A short history of the elevated park constructed along an abandoned rail line in New York City.
Showing her background as an architect, Tentler-Krylov tells a tale that is more about structures, purposes, and visionary design features than people—though both leading figures in the still-ongoing enterprise and local residents in the affected neighborhoods do receive due attention, particularly in the substantial afterword. If the resulting narrative may seem a bit abstract to younger readers, it nonetheless documents a real triumph of urban renewal and innovative land use.
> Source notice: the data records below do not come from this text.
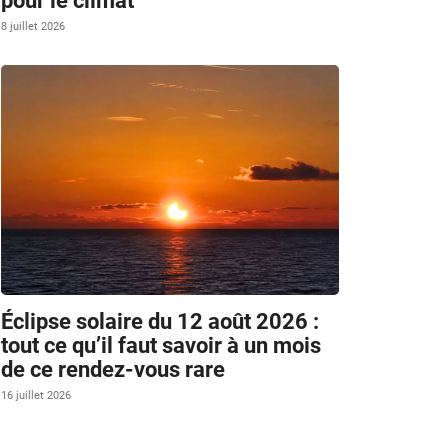
pour le climat
8 juillet 2026
Éclipse solaire du 12 août 2026 :
tout ce qu’il faut savoir à un mois
de ce rendez-vous rare
16 juillet 2026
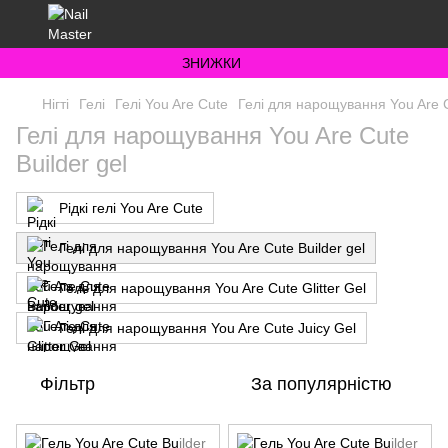
ЗНИЖКИ
Нігті
Гелі
Гелі You Are Cute
Гелі для нарощування You Are C
Гелі для нарощування You Are Cute
Builder gel
Рідкі гелі You Are Cute
Гелі для нарощування You Are Cute Builder gel
Гелs для нарощування You Are Cute Glitter Gel
Гелі для нарощування You Are Cute Juicy Gel
Фільтр
За популярністю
Readers learn how tracks built to carry trainloads of supplies right into factories on Manhattan’s lower West Side were abandoned to weeds and weather until a group of concerned citizens envisioned a place where “trees and flowers would bloom overhead, and new cafés and art galleries would sprout on the streets below.” (Gentrification is touched on briefly in the narrative and more so in the backmatter.) Saved from demolition and turned section by section into a greenway with places to walk, sit, see art, and look out over the streets below, the High Line has sparked an economic boom for the area and inspired similar reclamatory projects in other large cities. In the bright, stylish watercolors, diverse crowds of figures work and socialize both on bustling city streets and, later, on swooping pathways amid abundant carpets of well-kept wildflowers and grassy swards. (This book was reviewed digitally.)
A vibrant, if somewhat formalized, tribute.